My first awareness of the French artist Pierre Bonnard (1867-1947) was when I was a student in the fifties. I first saw only his elegant graphic art, which was how he made his living in his early years, just like Henri de Toulouse-Lautrec, his contemporary. It was not until much later that I had opportunity to see Bonnard’s original paintings.
Where had they been, I wondered? In my student travels I had seen almost none of his paintings in public collections, but later learned that during his lifetime most had been sold to private owners, where they stayed out of public sight for years. That generation of private collections have only recently began to break up to become re-available, so when I saw two public exhibitions of his original work in New York around 2000, I began to understand why their first owners were so fond of them that they rarely appeared in public.
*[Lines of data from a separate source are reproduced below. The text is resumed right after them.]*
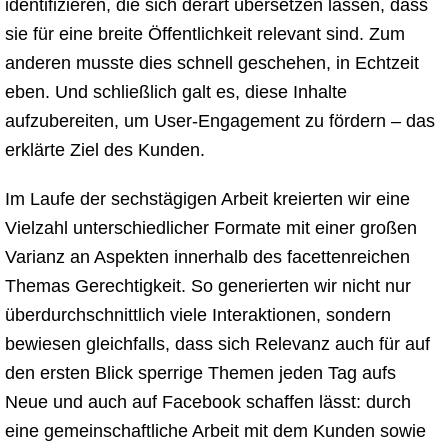
identifizieren, die sich derart übersetzen lassen, dass
sie für eine breite Öffentlichkeit relevant sind. Zum
anderen musste dies schnell geschehen, in Echtzeit
eben. Und schließlich galt es, diese Inhalte
aufzubereiten, um User-Engagement zu fördern – das
erklärte Ziel des Kunden.
Im Laufe der sechstägigen Arbeit kreierten wir eine
Vielzahl unterschiedlicher Formate mit einer großen
Varianz an Aspekten innerhalb des facettenreichen
Themas Gerechtigkeit. So generierten wir nicht nur
überdurchschnittlich viele Interaktionen, sondern
bewiesen gleichfalls, dass sich Relevanz auch für auf
den ersten Blick sperrige Themen jeden Tag aufs
Neue und auch auf Facebook schaffen lässt: durch
eine gemeinschaftliche Arbeit mit dem Kunden sowie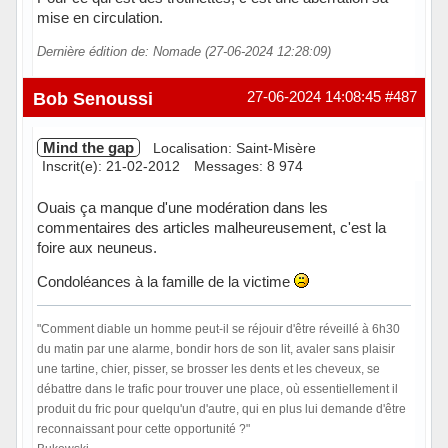
mise en circulation.
Dernière édition de: Nomade (27-06-2024 12:28:09)
Hors ligne
Bob Senoussi
27-06-2024 14:08:45
#487
Mind the gap
Localisation: Saint-Misère
Inscrit(e): 21-02-2012
Messages: 8 974
Ouais ça manque d'une modération dans les
commentaires des articles malheureusement, c'est la
foire aux neuneus.
Condoléances à la famille de la victime
"Comment diable un homme peut-il se réjouir d'être réveillé à 6h30
du matin par une alarme, bondir hors de son lit, avaler sans plaisir
une tartine, chier, pisser, se brosser les dents et les cheveux, se
débattre dans le trafic pour trouver une place, où essentiellement il
produit du fric pour quelqu'un d'autre, qui en plus lui demande d'être
reconnaissant pour cette opportunité ?"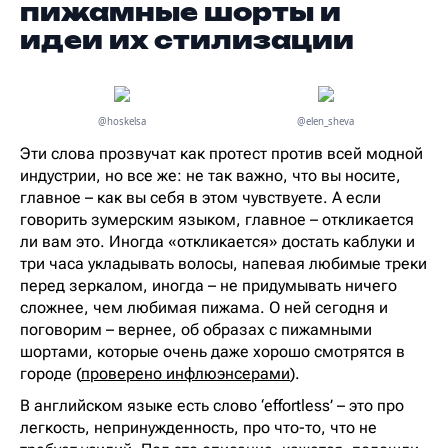
пижамные шорты и
идеи их стилизации
@hoskelsa
@elen_sheva
Эти слова прозвучат как протест против всей модной
индустрии, но все же: не так важно, что вы носите,
главное – как вы себя в этом чувствуете. А если
говорить зумерским языком, главное – откликается
ли вам это. Иногда «откликается» достать каблуки и
три часа укладывать волосы, напевая любимые треки
перед зеркалом, иногда – не придумывать ничего
сложнее, чем любимая пижама. О ней сегодня и
поговорим – вернее, об образах с пижамными
шортами, которые очень даже хорошо смотрятся в
городе (
проверено инфлюэнсерами
).
В английском языке есть слово ‘effortless’ – это про
легкость, непринужденность, про что-то, что не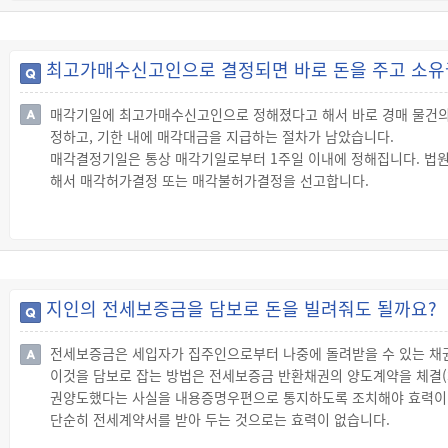
가 매수신고가격과 같은 가격으로 채무자의 지분을 우선매수하겠다는
최고가매수신고인으로 결정되면 바로 돈을 주고 소유
매각기일에 최고가매수신고인으로 정해졌다고 해서 바로 경매 물건의
정하고, 기한 내에 매각대금을 지급하는 절차가 남았습니다.
매각결정기일은 통상 매각기일로부터 1주일 이내에 정해집니다. 법
해서 매각허가결정 또는 매각불허가결정을 선고합니다.
매각허가결정이 선고되면 매수인은 법원이 정한 대금지급기한 내에 
매각불허가결정이 선고되면 매수인은 매수에 관한 책임이 면제되므로
◇ 매각허가결정의 취소신청
☞ 매각허가결정이 확정된 후에 천재지변, 그 밖에 자기가 책임질 수
된 사실이 밝혀지면 매수인은 매각대금을 낼 때까지 매각허가결정의 
지인의 전세보증금을 담보로 돈을 빌려줘도 될까요?
전세보증금은 세입자가 집주인으로부터 나중에 돌려받을 수 있는 채권
이것을 담보로 잡는 방법은 전세보증금 반환채권의 양도계약을 체결(
권양도했다는 사실을 내용증명우편으로 통지하도록 조치해야 효력이
단순히 전세계약서를 받아 두는 것으로는 효력이 없습니다.
또한, 채무자가 먼저 다른 사람에게 채권을 양도했거나 채권압류 등이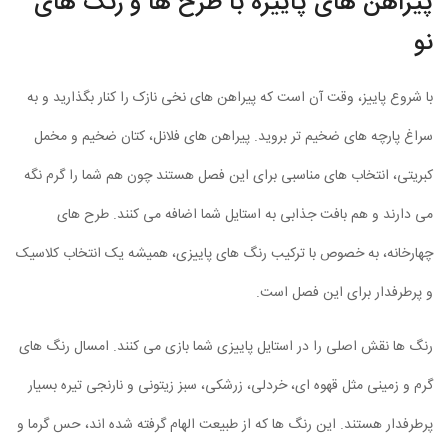
پیراهن های پاییزه با طرح ها و رنگ های
نو
با شروع پاییز، وقت آن است که پیراهن های نخی نازک را کنار بگذارید و به
سراغ پارچه های ضخیم تر بروید. پیراهن های فلانل، کتان ضخیم و مخمل
کبریتی، انتخاب های مناسبی برای این فصل هستند چون هم شما را گرم نگه
می دارند و هم بافت جذابی به استایل شما اضافه می کنند. طرح های
چهارخانه، به خصوص با ترکیب رنگ های پاییزی، همیشه یک انتخاب کلاسیک
و پرطرفدار برای این فصل است.
رنگ ها نقش اصلی را در استایل پاییزی شما بازی می کنند. امسال رنگ های
گرم و زمینی مثل قهوه ای، خردلی، زرشکی، سبز زیتونی و نارنجی تیره بسیار
پرطرفدار هستند. این رنگ ها که از طبیعت الهام گرفته شده اند، حس گرما و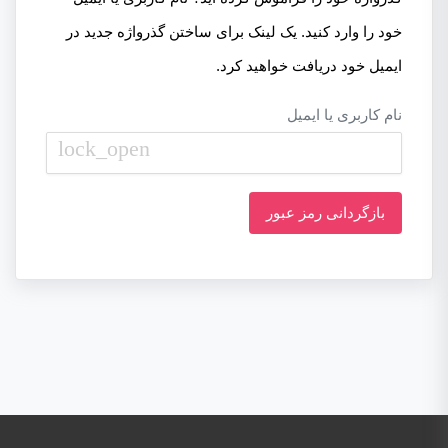
خود را وارد کنید. یک لینک برای ساختن گذرواژه جدید در
ایمیل خود دریافت خواهید کرد.
نام کاربری یا ایمیل
lock_open
بازگردانی رمز عبور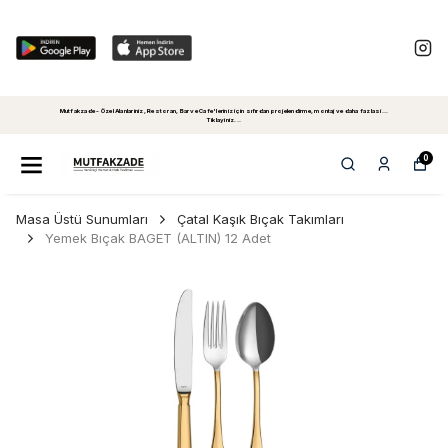
Mutfakzade - Özel Alanlariniz, Restoran, Bar ve Cafe'leriniz için sıfırdan projelendirme, montaj ve daha fazlasi...
Tiklayiniz...
0
Masa Üstü Sunumları
Çatal Kaşık Bıçak Takımları
Yemek Bıçak BAGET (ALTIN) 12 Adet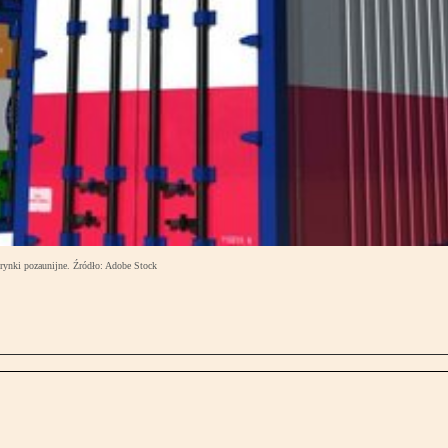
rynki pozaunijne. Źródło: Adobe Stock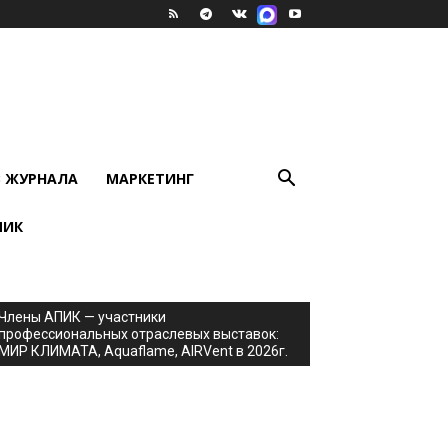
В ЖУРНАЛА
МАРКЕТИНГ
ПИК
Члены АПИК — участники
профессиональных отраслевых выставок:
МИР КЛИМАТА, Aquaflame, AIRVent в 2026г.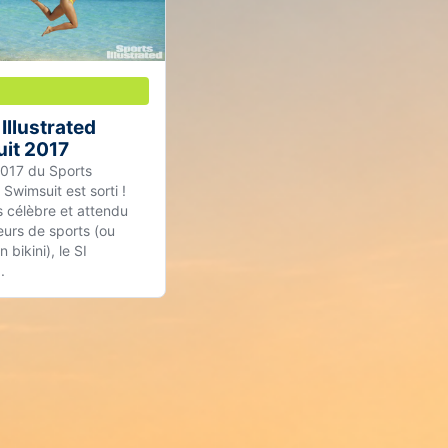
Illustrated
it 2017
 2017 du Sports
d Swimsuit est sorti !
 célèbre et attendu
urs de sports (ou
 bikini), le SI
.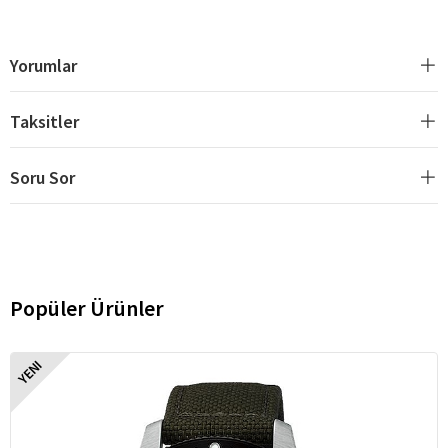
Yorumlar
Taksitler
Soru Sor
Popüler Ürünler
YENI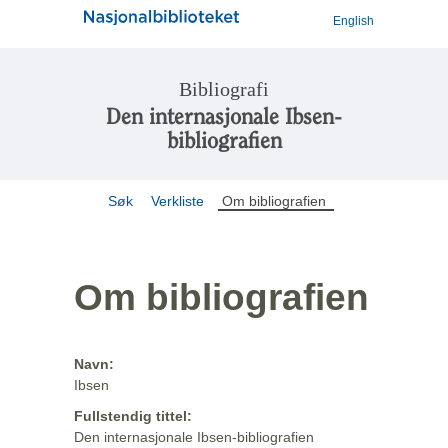
English
Bibliografi
Den internasjonale Ibsen-
bibliografien
Søk
Verkliste
Om bibliografien
Om bibliografien
Navn:
Ibsen
Fullstendig tittel:
Den internasjonale Ibsen-bibliografien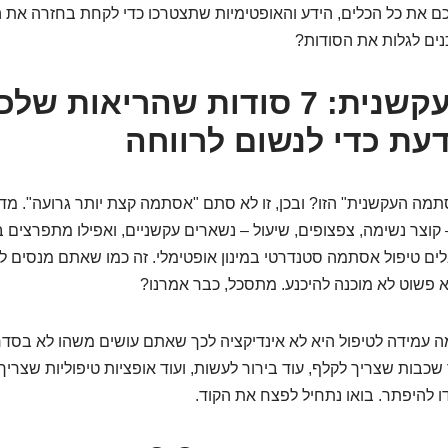
כם את כל הכלים, הידע והאופטימיות שתצטרכו כדי לקחת בחזרה את 
ים לגלות את הסודות?
אסתמה עקשנית: 7 סודות שהריאות של
דעת כדי לנשום לרווחה
מה העקשנית" הזו? ובכן, זו לא סתם "אסתמה קצת יותר גרועה". מ
וצר נשימה, צפצופים, שיעול – נשארים עקשניים, ואפילו מתפרצים 
ם טיפול אסתמה סטנדרטי במינון אופטימלי. זה כמו שאתם מנסים ל
א פשוט לא מוכנה להיכנע. מתסכל, כבר אמרנו?
 עמידה לטיפול היא לא אינדיקציה לכך שאתם עושים משהו לא בסדר
שכבות שצריך לקלף, עוד בירור לעשות, ועוד אופציות טיפוליות שצריך 
דו להיפתר. בואו נתחיל לפצח את הקוד.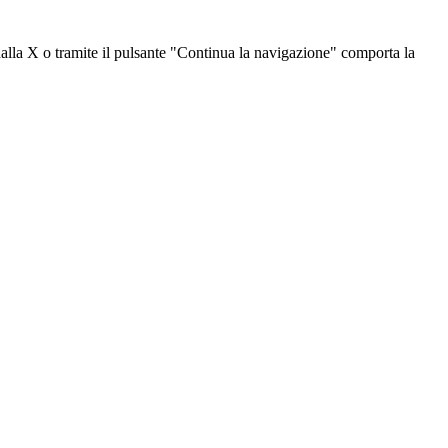
dalla X o tramite il pulsante "Continua la navigazione" comporta la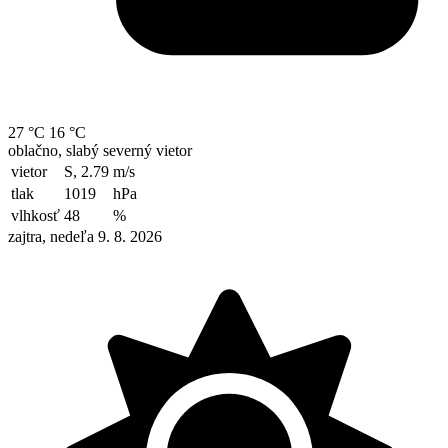
27 °C
16 °C
oblačno, slabý severný vietor
vietor
S, 2.79
m/s
tlak
1019
hPa
vlhkosť
48
%
zajtra, nedeľa 9. 8. 2026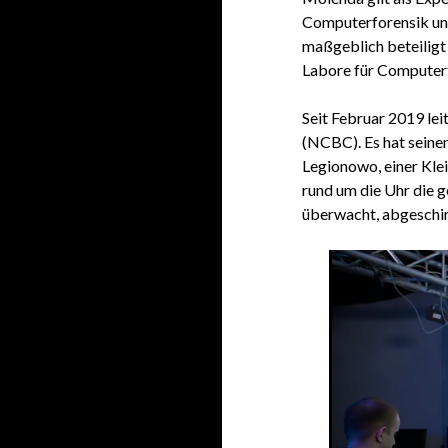
Computerforensik und
maßgeblich beteiligt 
Labore für Computerf
Seit Februar 2019 le
(NCBC). Es hat seine
Legionowo, einer Kle
rund um die Uhr die 
überwacht, abgeschi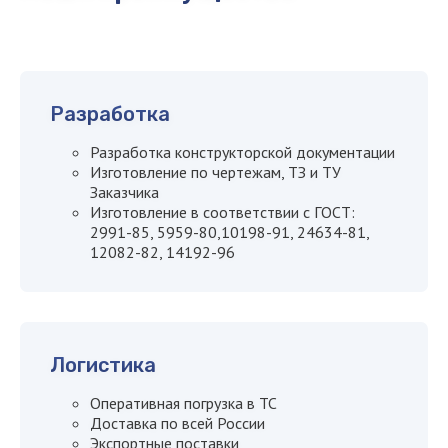
Разработка
Разработка конструкторской документации
Изготовление по чертежам, ТЗ и ТУ
+7
Заказчика
Изготовление в соответствии с ГОСТ:
2991-85, 5959-80,10198-91, 24634-81,
12082-82, 14192-96
Я даю
согласие на обработку
персональных данных
Я согласен с
политикой
Логистика
конфиденциальности сайта
Оперативная погрузка в ТС
Доставка по всей России
Оставить заявку
Экспортные поставки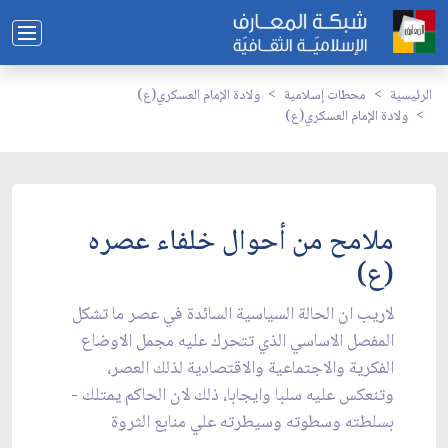
الرئيسية
محطات إسلامية
ولادة الإمام العسكري(ع)
ولادة الإمام العسكري(ع)
ملامح من أحوال خلفاء عصره
(ع)
لاريب ان الحالة السياسية السائدة في عصر ما تشكل
المفصل الاساسي الذي تتحرك عليه مجمل الاوضاع
الفكرية والاجتماعية والاقتصادية لذلك العصر،
وتنعكس عليه سلبا وايجابا، ذلك لان الحاكم يمتلك -
بسلطته وسطوته وسيطرته علي منابع الثروة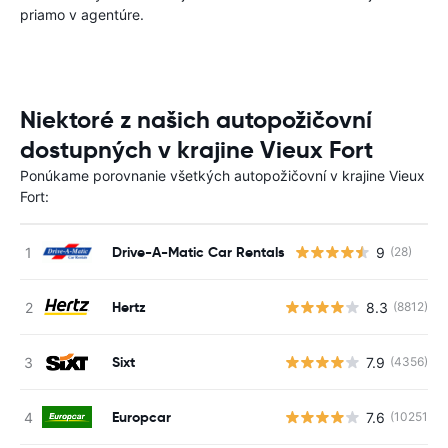
priamo v agentúre.
Niektoré z našich autopožičovní
dostupných v krajine Vieux Fort
Ponúkame porovnanie všetkých autopožičovní v krajine Vieux
Fort:
Drive-A-Matic Car Rentals
9
(28)
Hertz
8.3
(8812)
Sixt
7.9
(4356)
Europcar
7.6
(10251)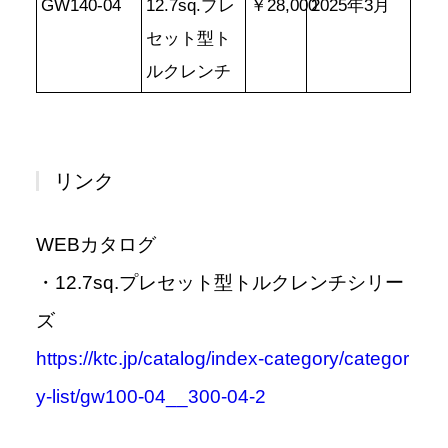
GW140-04
12.7sq.プレ
￥28,000
2025年3月
セット型ト
ルクレンチ
リンク
WEBカタログ
・12.7sq.プレセット型トルクレンチシリー
ズ
https://ktc.jp/catalog/index-category/categor
y-list/gw100-04__300-04-2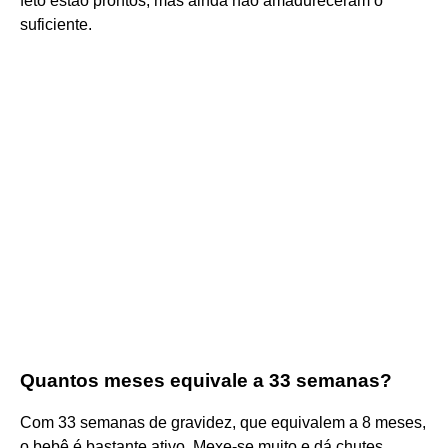
feto estão prontos, mas ainda não amadureceram o
suficiente.
Quantos meses equivale a 33 semanas?
Com 33 semanas de gravidez, que equivalem a 8 meses,
o bebê é bastante ativo. Mexe-se muito e dá chutes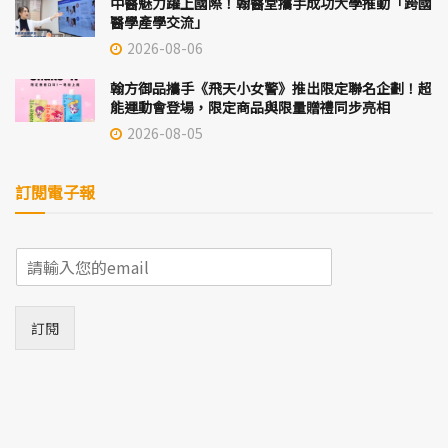
中醫魅力躍上國際！翰醫堂攜手成功大學推動「跨國
醫學產學交流」
2026-08-06
翰方御品攜手《飛天小女警》推出限定聯名企劃！超
能運動會登場，限定商品與限量贈禮同步亮相
2026-08-05
訂閱電子報
E
m
a
i
訂閱
l
*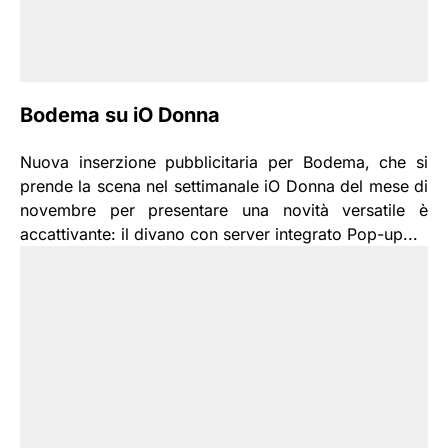
Bodema su iO Donna
Nuova inserzione pubblicitaria per Bodema, che si
prende la scena nel settimanale iO Donna del mese di
novembre per presentare una novità versatile è
accattivante: il divano con server integrato Pop-up...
I think the first reason is that while his paintings were intimate and complex, Bonnard’s compositions mirrored the world of middle class urban people like himself, which made his work familiar and accessible to a new ‘middle class’ of collectors produced by the wealth of the industrial revolution sweeping Europe in the late 19th century.
Second, he had an eye for pattern that rivaled Matisse, who generously declared Bonnard to be one of the greatest artists of the time. Bonnard endlessly invented new points of view with his compositional skill, still conventional but often from unexpected perspectives, so that he let people see the familiar in a fresh way.
Third, his use of color was original, often wild and intense, and applied layer upon layer to produce a depth of richness that can renew a painting over repeated viewings. Such color richness, so seductively interesting in the original, just cannot be fully captured in reproduction.
And finally Bonnard possessed a sophisticated visual wit, sometimes hidden in the detail and sometimes hidden in plain sight (note the little dog on the rug). Such layers of meaning and layers of form gives each of his paintings a singular, personal and almost an iconic presence any owner would find hard to give up.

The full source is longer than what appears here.